What to produce: Reproduce, please, only the lines from the first line below to the line containing "What do you see at coordinates (64, 1002)", inclusive.

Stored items
━━━━━━━━━━━━━━━━━━━━━━━━━━━━━━

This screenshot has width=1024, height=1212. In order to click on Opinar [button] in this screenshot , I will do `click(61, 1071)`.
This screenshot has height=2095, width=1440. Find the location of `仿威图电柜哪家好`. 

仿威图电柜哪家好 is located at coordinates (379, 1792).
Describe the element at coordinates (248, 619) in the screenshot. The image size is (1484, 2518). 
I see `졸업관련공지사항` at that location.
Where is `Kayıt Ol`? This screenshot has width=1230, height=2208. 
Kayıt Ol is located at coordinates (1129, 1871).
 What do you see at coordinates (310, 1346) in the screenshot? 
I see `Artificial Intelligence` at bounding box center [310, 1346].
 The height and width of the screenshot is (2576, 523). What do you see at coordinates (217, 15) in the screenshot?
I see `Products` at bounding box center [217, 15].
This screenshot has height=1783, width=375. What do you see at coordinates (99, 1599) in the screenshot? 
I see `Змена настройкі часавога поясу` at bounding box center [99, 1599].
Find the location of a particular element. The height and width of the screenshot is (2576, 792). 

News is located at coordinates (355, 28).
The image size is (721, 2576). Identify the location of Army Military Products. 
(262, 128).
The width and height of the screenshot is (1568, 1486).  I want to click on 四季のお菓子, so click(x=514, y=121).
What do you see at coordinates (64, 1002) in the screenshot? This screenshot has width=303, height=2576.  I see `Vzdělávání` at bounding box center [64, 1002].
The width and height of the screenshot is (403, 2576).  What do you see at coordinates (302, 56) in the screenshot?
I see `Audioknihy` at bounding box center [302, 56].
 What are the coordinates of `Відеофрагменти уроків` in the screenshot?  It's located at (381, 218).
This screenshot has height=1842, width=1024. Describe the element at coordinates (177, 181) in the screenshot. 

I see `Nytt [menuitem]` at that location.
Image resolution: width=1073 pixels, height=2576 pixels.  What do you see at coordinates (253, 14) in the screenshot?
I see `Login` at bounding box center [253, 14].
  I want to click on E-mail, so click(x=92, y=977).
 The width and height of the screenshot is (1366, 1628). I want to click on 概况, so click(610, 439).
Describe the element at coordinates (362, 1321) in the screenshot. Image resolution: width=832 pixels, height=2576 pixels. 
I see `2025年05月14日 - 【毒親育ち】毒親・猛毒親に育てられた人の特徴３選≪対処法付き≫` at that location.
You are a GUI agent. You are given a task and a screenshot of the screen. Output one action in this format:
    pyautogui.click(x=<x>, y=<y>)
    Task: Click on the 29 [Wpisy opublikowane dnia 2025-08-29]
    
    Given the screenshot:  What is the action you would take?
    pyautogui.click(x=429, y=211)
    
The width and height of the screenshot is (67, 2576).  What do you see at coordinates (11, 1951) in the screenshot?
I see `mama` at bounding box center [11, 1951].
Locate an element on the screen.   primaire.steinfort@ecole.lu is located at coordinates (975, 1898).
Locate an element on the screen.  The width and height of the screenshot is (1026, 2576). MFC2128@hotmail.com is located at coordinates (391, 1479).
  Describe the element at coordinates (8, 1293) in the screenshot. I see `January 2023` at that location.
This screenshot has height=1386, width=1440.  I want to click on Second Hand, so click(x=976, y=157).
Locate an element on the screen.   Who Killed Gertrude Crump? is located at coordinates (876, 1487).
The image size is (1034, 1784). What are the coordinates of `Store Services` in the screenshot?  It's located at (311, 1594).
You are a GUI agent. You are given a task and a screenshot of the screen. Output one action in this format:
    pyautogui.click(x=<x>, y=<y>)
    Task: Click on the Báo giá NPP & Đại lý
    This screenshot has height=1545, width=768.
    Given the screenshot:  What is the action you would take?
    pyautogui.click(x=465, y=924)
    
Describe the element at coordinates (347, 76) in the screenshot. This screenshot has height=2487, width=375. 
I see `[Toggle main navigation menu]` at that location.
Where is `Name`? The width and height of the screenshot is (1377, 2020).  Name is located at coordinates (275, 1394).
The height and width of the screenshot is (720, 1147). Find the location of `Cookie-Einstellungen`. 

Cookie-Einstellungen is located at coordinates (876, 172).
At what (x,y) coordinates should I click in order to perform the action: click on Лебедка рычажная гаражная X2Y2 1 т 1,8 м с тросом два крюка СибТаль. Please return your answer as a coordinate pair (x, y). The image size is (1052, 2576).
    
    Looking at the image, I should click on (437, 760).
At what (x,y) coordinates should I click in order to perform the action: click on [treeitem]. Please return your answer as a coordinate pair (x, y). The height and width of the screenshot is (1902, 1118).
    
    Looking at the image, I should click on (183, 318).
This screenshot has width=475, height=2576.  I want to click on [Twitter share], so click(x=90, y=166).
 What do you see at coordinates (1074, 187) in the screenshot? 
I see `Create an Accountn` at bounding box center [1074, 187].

━━━━━━━━━━━━━━━━━━━━━━━━━━━━━━

Answer box:
This screenshot has width=1024, height=1212. In order to click on Opinar [button] in this screenshot , I will do `click(61, 1071)`.
This screenshot has height=2095, width=1440. Find the location of `仿威图电柜哪家好`. 

仿威图电柜哪家好 is located at coordinates (379, 1792).
Describe the element at coordinates (248, 619) in the screenshot. The image size is (1484, 2518). 
I see `졸업관련공지사항` at that location.
Where is `Kayıt Ol`? This screenshot has width=1230, height=2208. 
Kayıt Ol is located at coordinates (1129, 1871).
 What do you see at coordinates (310, 1346) in the screenshot? 
I see `Artificial Intelligence` at bounding box center [310, 1346].
 The height and width of the screenshot is (2576, 523). What do you see at coordinates (217, 15) in the screenshot?
I see `Products` at bounding box center [217, 15].
This screenshot has height=1783, width=375. What do you see at coordinates (99, 1599) in the screenshot? 
I see `Змена настройкі часавога поясу` at bounding box center [99, 1599].
Find the location of a particular element. The height and width of the screenshot is (2576, 792). 

News is located at coordinates (355, 28).
The image size is (721, 2576). Identify the location of Army Military Products. 
(262, 128).
The width and height of the screenshot is (1568, 1486).  I want to click on 四季のお菓子, so click(x=514, y=121).
What do you see at coordinates (64, 1002) in the screenshot? This screenshot has width=303, height=2576.  I see `Vzdělávání` at bounding box center [64, 1002].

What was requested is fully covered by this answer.